Bedeutung des Währungspaares GBP/CHF

Das Währungspaar Britisches Pfund/Schweizer Franken oder auch kurz GBP/CHF ist, wie es sich selbst schon darstellt, das Kreuz für die Währungen der Länder Großbritanien und der Schweiz.

Angezeigt wird in diesem Währungspaar, wie viel Schweizer Franken man für ein Britisches Pfund bekommt. Die Währung Britisches Pfund ist hierbei die Basiswährung und der Schweizer Franken die Kurswährung oder Notierungswährung genannt.

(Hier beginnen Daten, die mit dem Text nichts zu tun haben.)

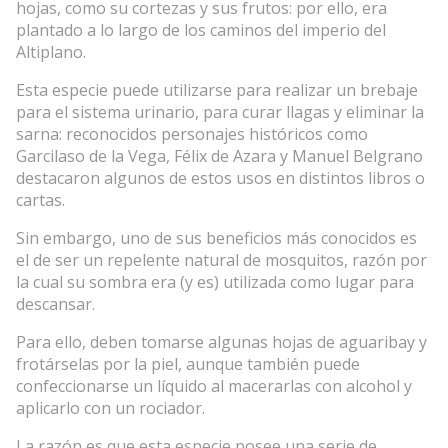
hojas, como su cortezas y sus frutos: por ello, era
plantado a lo largo de los caminos del imperio del
Altiplano.
Esta especie puede utilizarse para realizar un brebaje
para el sistema urinario, para curar llagas y eliminar la
sarna: reconocidos personajes históricos como
Garcilaso de la Vega, Félix de Azara y Manuel Belgrano
destacaron algunos de estos usos en distintos libros o
cartas.
Sin embargo, uno de sus beneficios más conocidos es
el de ser un repelente natural de mosquitos, razón por
la cual su sombra era (y es) utilizada como lugar para
descansar.
Para ello, deben tomarse algunas hojas de aguaribay y
frotárselas por la piel, aunque también puede
confeccionarse un líquido al macerarlas con alcohol y
aplicarlo con un rociador.
La razón es que esta especie posee una serie de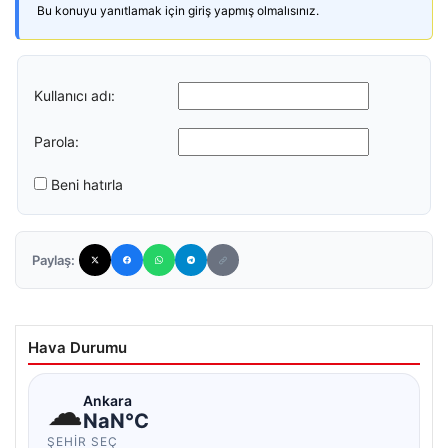
Bu konuyu yanıtlamak için giriş yapmış olmalısınız.
Kullanıcı adı:
Parola:
Beni hatırla
Paylaş:
Hava Durumu
☁
Ankara
NaN°C
ŞEHIR SEÇ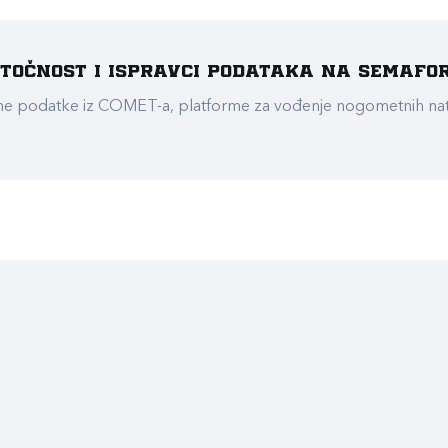
e točnost i ispravci podataka na Semafo
ualne podatke iz COMET-a, platforme za vođenje nogometnih n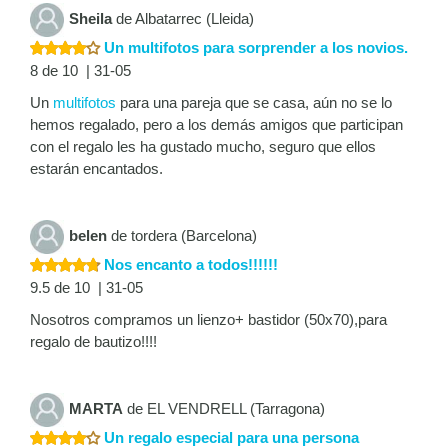
Sheila
de Albatarrec (Lleida)
Un multifotos para sorprender a los novios.
8 de 10 | 31-05
Un
multifotos
para una pareja que se casa, aún no se lo
hemos regalado, pero a los demás amigos que participan
con el regalo les ha gustado mucho, seguro que ellos
estarán encantados.
belen
de tordera (Barcelona)
Nos encanto a todos!!!!!!
9.5 de 10 | 31-05
Nosotros compramos un lienzo+ bastidor (50x70),para
regalo de bautizo!!!!
MARTA
de EL VENDRELL (Tarragona)
Un regalo especial para una persona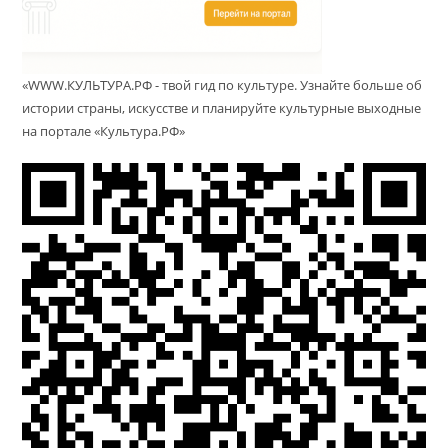
«WWW.КУЛЬТУРА.РФ - твой гид по культуре. Узнайте больше об
истории страны, искусстве и планируйте культурные выходные
на портале «Культура.РФ»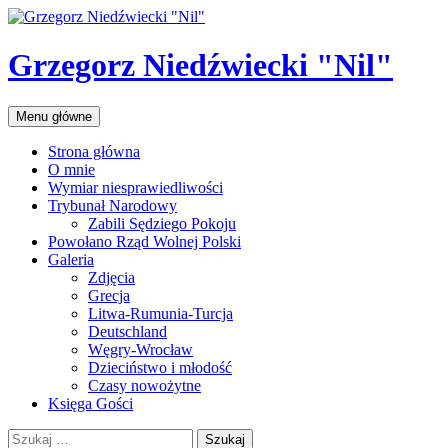
Przejdź
do
treści
Grzegorz Niedźwiecki "Nil"
Szukaj
Menu główne
Strona główna
O mnie
Wymiar niesprawiedliwości
Trybunał Narodowy
Zabili Sędziego Pokoju
Powołano Rząd Wolnej Polski
Galeria
Zdjęcia
Grecja
Litwa-Rumunia-Turcja
Deutschland
Węgry-Wrocław
Dzieciństwo i młodość
Czasy nowożytne
Księga Gości
Szukaj: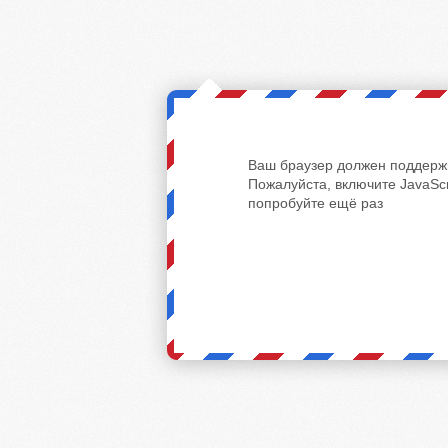
Ваш браузер должен поддержи
Пожалуйста, включите JavaScr
попробуйте ещё раз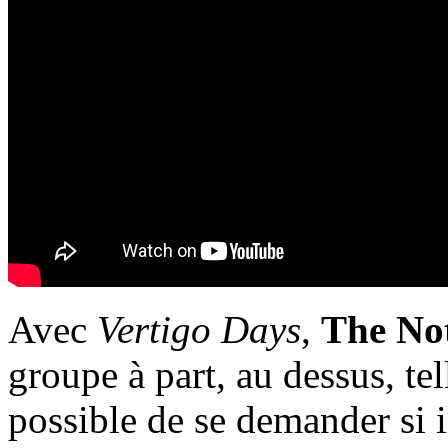
Avec
Vertigo Days
,
The No
groupe à part, au dessus, te
possible de se demander si 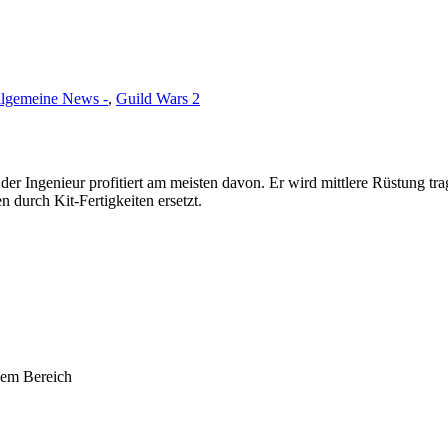
llgemeine News -
,
Guild Wars 2
 der Ingenieur profitiert am meisten davon. Er wird mittlere Rüstung 
 durch Kit-Fertigkeiten ersetzt.
nem Bereich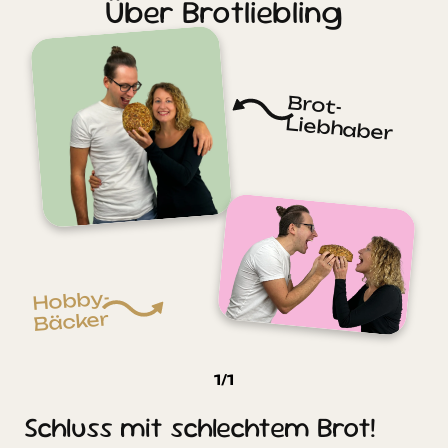
Über Brotliebling
Brot-
Liebhaber
Hobby-
Bäcker
1
/
1
Schluss mit schlechtem Brot!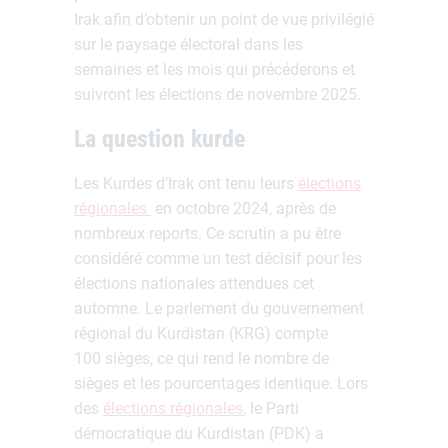
Irak afin d’obtenir un point de vue privilégié
sur le paysage électoral dans les
semaines et les mois qui précéderons et
suivront les élections de novembre 2025.
La question kurde
Les Kurdes d’Irak ont tenu leurs
élections
régionales
en octobre 2024, après de
nombreux reports. Ce scrutin a pu être
considéré comme un test décisif pour les
élections nationales attendues cet
automne. Le parlement du gouvernement
régional du Kurdistan (KRG) compte
100 sièges, ce qui rend le nombre de
sièges et les pourcentages identique. Lors
des
élections régionales
, le Parti
démocratique du Kurdistan (PDK) a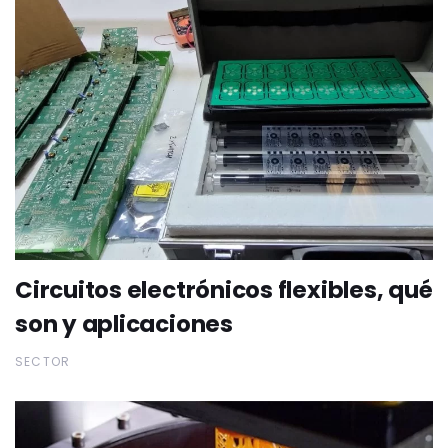
Circuitos electrónicos flexibles, qué
son y aplicaciones
SECTOR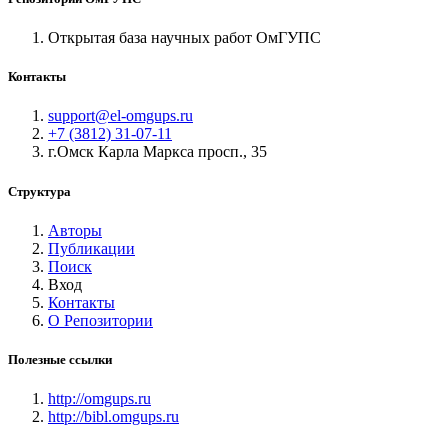
Открытая база научных работ ОмГУПС
Контакты
support@el-omgups.ru
+7 (3812) 31-07-11
г.Омск Карла Маркса просп., 35
Структура
Авторы
Публикации
Поиск
Вход
Контакты
О Репозитории
Полезные ссылки
http://omgups.ru
http://bibl.omgups.ru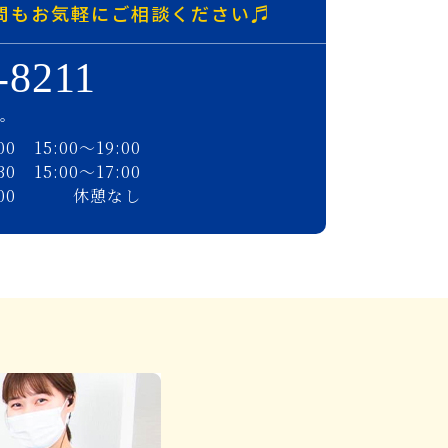
問もお気軽にご相談ください♬
-8211
す。
00
15:00〜19:00
30
15:00〜17:00
00
休憩なし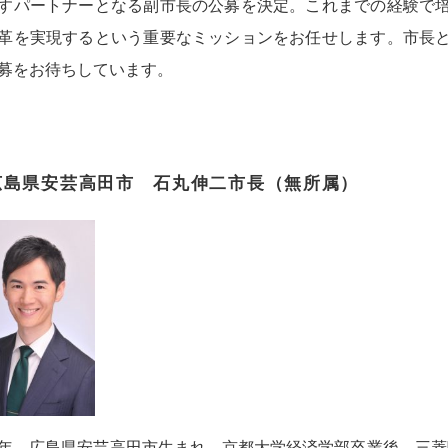
すパートナーとなる副市長の公募を決定。これまでの経験で
革を実現するという重要なミッションをお任せします。市長
募をお待ちしています。
広島県安芸高田市 石丸伸二市長（無所属）
82年、広島県安芸高田市生まれ。京都大学経済学部卒業後、三菱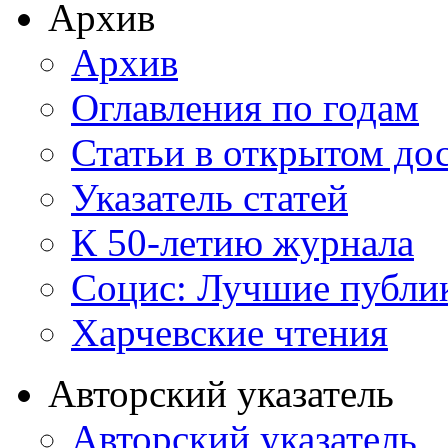
Архив
Архив
Оглавления по годам
Статьи в открытом до
Указатель статей
К 50-летию журнала
Социс: Лучшие публи
Харчевские чтения
Авторский указатель
Авторский указатель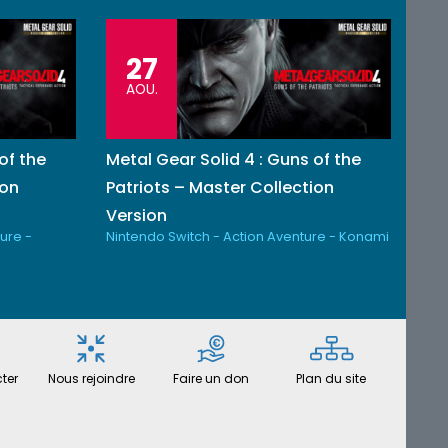
27
AOU.
of the
Metal Gear Solid 4 : Guns of the
ion
Patriots – Master Collection
Version
ure -
Nintendo Switch - Action Aventure - Konami
ter
Nous rejoindre
Faire un don
Plan du site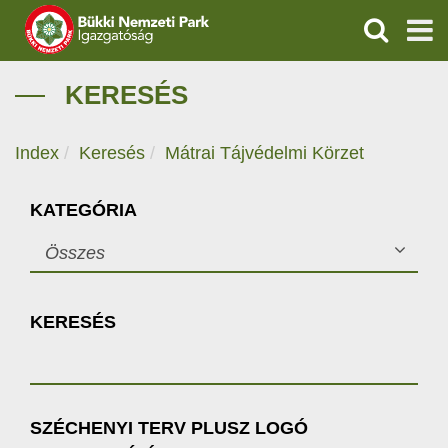
KERESÉS
IGAZGATÓSÁG
KERESÉS
TERMÉSZETVÉDELEM
Index
Keresés
Mátrai Tájvédelmi Körzet
VÍZVÉDELEM
KATEGÓRIA
ÖKOTURIZMUS
Összes
OKTATÁS
KERESÉS
GEOPARKOK
KAPCSOLAT
SZÉCHENYI TERV PLUSZ LOGÓ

Wenn nun also der Kurs des Währungspaares GBP/CHF bei 1,50 liegt, dann bekommt man für ein Britisches Pfund genau 1,50 Schweizer Franken.

Kategorie des Währungspaares GBP/CHF

Das Währungspaar GBP/CHF gehört im Devisenmarkt (Forexmarkt) zu den sogenannten Minor-Währungspaaren.
Den Minor-Währungspaaren kann man keinen genaueren Marktanteil nachweisen, aber als Cross Währungspaare sollte man beim Handel sehr vorsichtig sein.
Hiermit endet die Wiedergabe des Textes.